*Work task*
The copy you return should hold only the lines from the top of the data below through the line with "charge fees to", each duplicated exactly and with no pictures.

(Collected data)
"""

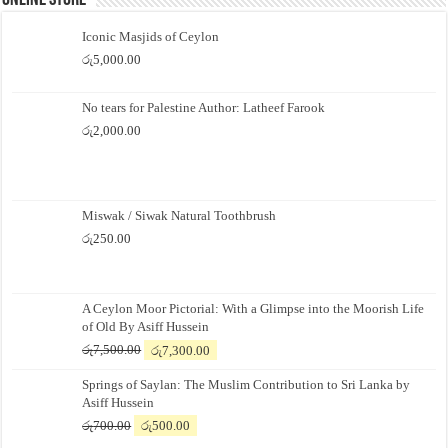
Online Store
Iconic Masjids of Ceylon
රු
5,000.00
No tears for Palestine Author: Latheef Farook
රු
2,000.00
Miswak / Siwak Natural Toothbrush
රු
250.00
A Ceylon Moor Pictorial: With a Glimpse into the Moorish Life
of Old By Asiff Hussein
Original
Current
රු
7,500.00
රු
7,300.00
price
price
Springs of Saylan: The Muslim Contribution to Sri Lanka by
was:
is:
Asiff Hussein
රු7,500.00.
රු7,300.00.
Original
Current
රු
700.00
රු
500.00
price
price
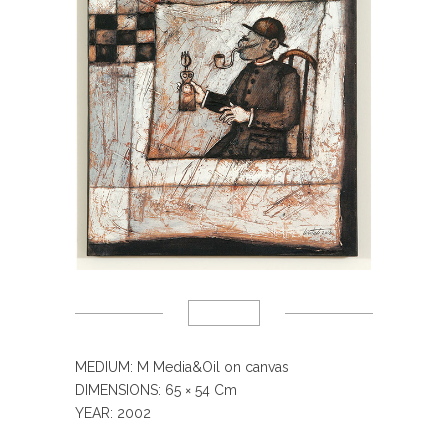
MEDIUM: M Media&Oil on canvas
DIMENSIONS: 65
× 54 Cm
YEAR: 2002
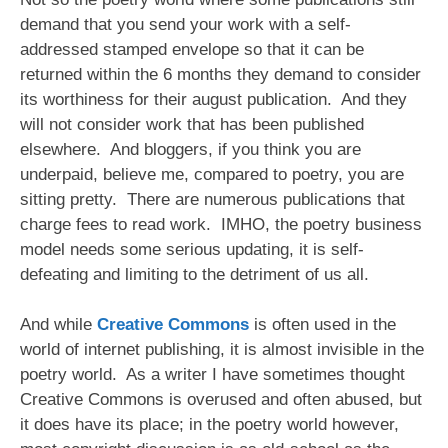
demand that you send your work with a self-
addressed stamped envelope so that it can be
returned within the 6 months they demand to consider
its worthiness for their august publication. And they
will not consider work that has been published
elsewhere. And bloggers, if you think you are
underpaid, believe me, compared to poetry, you are
sitting pretty. There are numerous publications that
charge fees to read work. IMHO, the poetry business
model needs some serious updating, it is self-
defeating and limiting to the detriment of us all.
And while
Creative Commons
is often used in the
world of internet publishing, it is almost invisible in the
poetry world. As a writer I have sometimes thought
Creative Commons is overused and often abused, but
it does have its place; in the poetry world however,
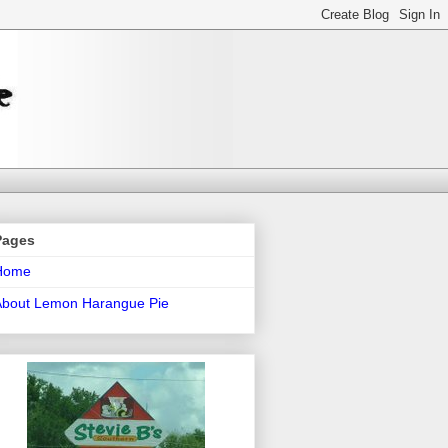
Pages
Home
About Lemon Harangue Pie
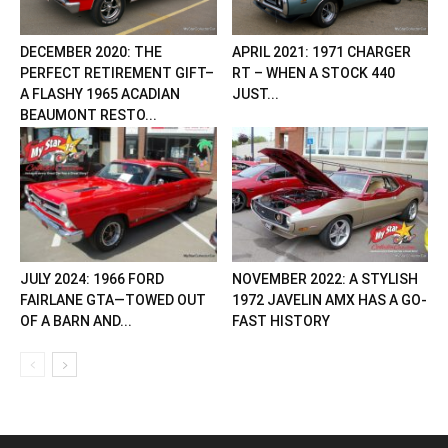
DECEMBER 2020: THE
APRIL 2021: 1971 CHARGER
PERFECT RETIREMENT GIFT–
RT – WHEN A STOCK 440
A FLASHY 1965 ACADIAN
JUST...
BEAUMONT RESTO...
JULY 2024: 1966 FORD
NOVEMBER 2022: A STYLISH
FAIRLANE GTA—TOWED OUT
1972 JAVELIN AMX HAS A GO-
OF A BARN AND...
FAST HISTORY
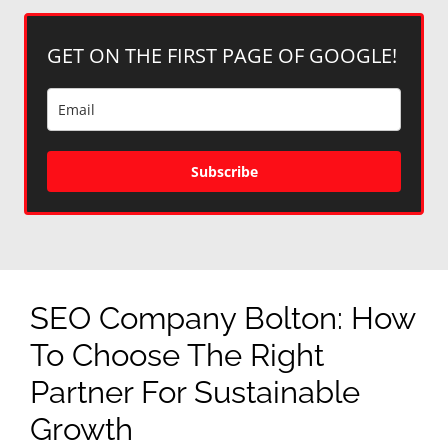
GET ON THE FIRST PAGE OF GOOGLE!
Subscribe
SEO Company Bolton: How
To Choose The Right
Partner For Sustainable
Growth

"""

*Written solution*
Online Store
Iconic Masjids of Ceylon
රු
5,000.00
No tears for Palestine Author: Latheef Farook
රු
2,000.00
Miswak / Siwak Natural Toothbrush
රු
250.00
A Ceylon Moor Pictorial: With a Glimpse into the Moorish Life
of Old By Asiff Hussein
Original
Current
රු
7,500.00
රු
7,300.00
price
price
Springs of Saylan: The Muslim Contribution to Sri Lanka by
was:
is:
Asiff Hussein
රු7,500.00.
රු7,300.00.
Original
Current
රු
700.00
රු
500.00
price
price
MEDIUM: M Media&Oil on canvas
DIMENSIONS: 65
× 54 Cm
YEAR: 2002
demand that you send your work with a self-
addressed stamped envelope so that it can be
returned within the 6 months they demand to consider
its worthiness for their august publication. And they
will not consider work that has been published
elsewhere. And bloggers, if you think you are
underpaid, believe me, compared to poetry, you are
sitting pretty. There are numerous publications that
charge fees to read work. IMHO, the poetry business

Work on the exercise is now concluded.